▶ _Exercise brief_
Please filter the listing below and copy out the lines that hold "ابری".

═══ Data records ═══

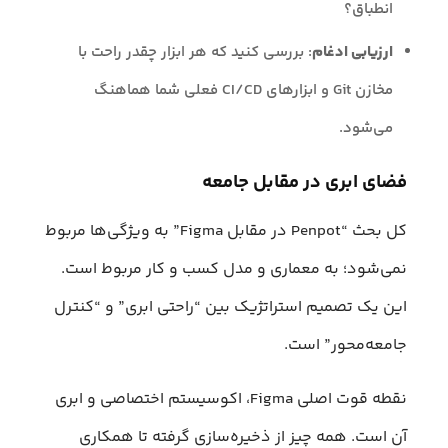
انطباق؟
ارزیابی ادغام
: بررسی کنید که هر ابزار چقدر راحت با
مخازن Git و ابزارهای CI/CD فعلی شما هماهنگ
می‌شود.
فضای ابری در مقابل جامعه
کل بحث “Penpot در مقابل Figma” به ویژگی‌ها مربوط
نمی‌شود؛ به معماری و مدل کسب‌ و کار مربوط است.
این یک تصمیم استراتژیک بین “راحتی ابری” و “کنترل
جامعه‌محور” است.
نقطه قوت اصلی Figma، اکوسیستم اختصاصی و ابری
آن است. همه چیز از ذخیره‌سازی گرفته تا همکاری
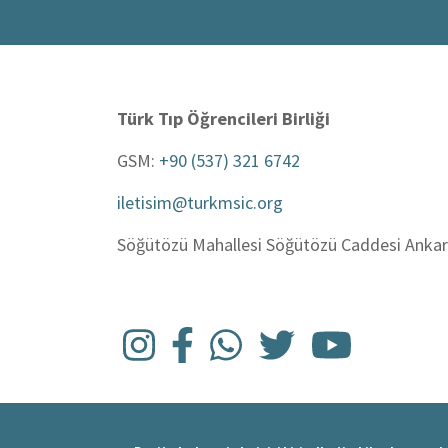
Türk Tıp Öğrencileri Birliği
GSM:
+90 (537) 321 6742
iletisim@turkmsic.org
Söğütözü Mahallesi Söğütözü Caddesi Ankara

═══

▶ _Written answer_
فضای ابری در مقابل جامعه
این یک تصمیم استراتژیک بین “راحتی ابری” و “کنترل
نقطه قوت اصلی Figma، اکوسیستم اختصاصی و ابری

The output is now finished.